**TASK INSTRUCTIONS:** Although the data below contains pictures, output only the lines between those holding "THIS POLICY AT ANY TIME WITHOUT NOTICE." and "d Blueberries Charlie Kirk Shirt", inclusive, exactly and without those pictures.
*** Opening PROVIDED INFORMATION ***
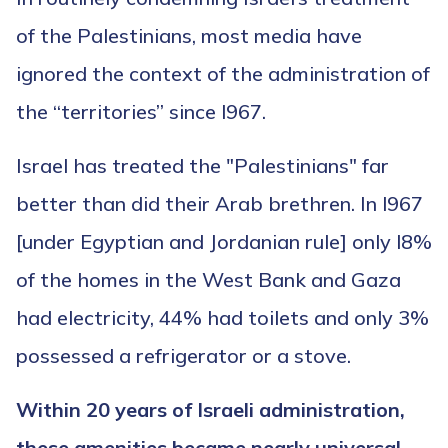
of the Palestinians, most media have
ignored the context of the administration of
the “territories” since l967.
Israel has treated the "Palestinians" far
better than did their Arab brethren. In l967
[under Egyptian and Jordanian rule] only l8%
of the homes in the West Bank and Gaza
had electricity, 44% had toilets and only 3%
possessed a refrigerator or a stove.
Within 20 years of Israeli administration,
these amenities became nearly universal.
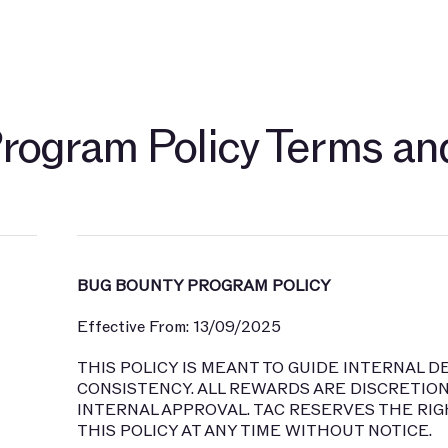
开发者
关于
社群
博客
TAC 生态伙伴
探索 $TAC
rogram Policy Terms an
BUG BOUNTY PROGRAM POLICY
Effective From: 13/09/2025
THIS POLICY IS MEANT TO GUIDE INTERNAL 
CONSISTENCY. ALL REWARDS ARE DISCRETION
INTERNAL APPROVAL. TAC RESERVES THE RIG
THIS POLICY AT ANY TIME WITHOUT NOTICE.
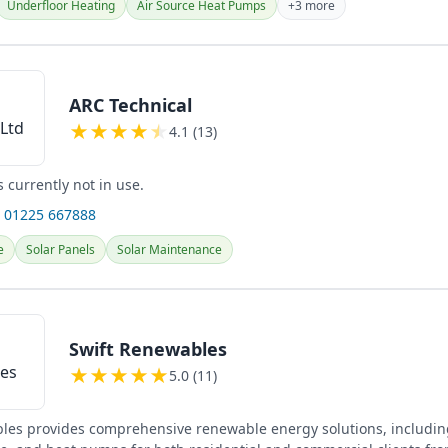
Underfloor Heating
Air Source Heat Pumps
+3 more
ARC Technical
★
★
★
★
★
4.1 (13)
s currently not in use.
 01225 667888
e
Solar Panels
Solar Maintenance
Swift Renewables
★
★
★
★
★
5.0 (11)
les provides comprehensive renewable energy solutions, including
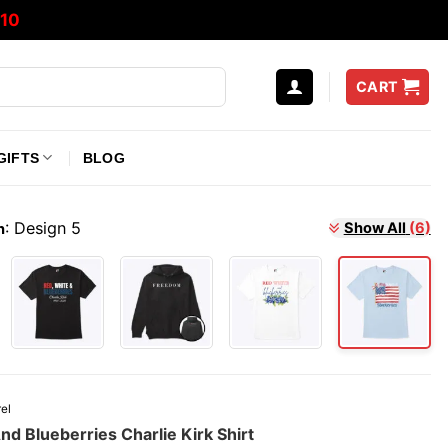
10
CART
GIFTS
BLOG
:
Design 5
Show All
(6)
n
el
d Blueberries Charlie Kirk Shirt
*** Closing PROVIDED INFORMATION ***
*** Opening PROVIDED INFORMATION ***
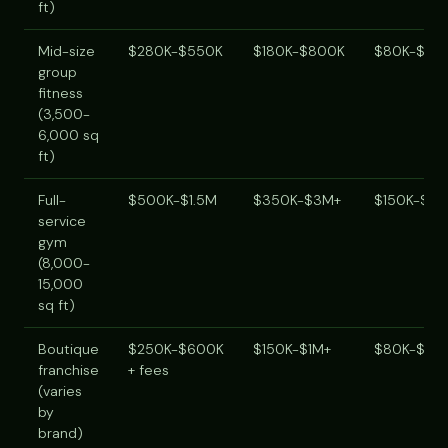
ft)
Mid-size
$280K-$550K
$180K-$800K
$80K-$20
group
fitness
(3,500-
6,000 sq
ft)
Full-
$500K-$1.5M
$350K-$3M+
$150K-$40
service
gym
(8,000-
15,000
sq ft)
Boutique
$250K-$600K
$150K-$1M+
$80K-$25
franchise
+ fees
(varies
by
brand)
*** Closing PROVIDED INFORMATION ***
**EXERCISE RESULT:**
THIS POLICY AT ANY TIME WITHOUT NOTICE.
Underfloor Heating
Air Source Heat Pumps
+3 more
ARC Technical
★
★
★
★
★
4.1 (13)
s currently not in use.
 01225 667888
e
Solar Panels
Solar Maintenance
Swift Renewables
★
★
★
★
★
5.0 (11)
les provides comprehensive renewable energy solutions, including
10
CART
GIFTS
BLOG
:
Design 5
Show All
(6)
n
el
d Blueberries Charlie Kirk Shirt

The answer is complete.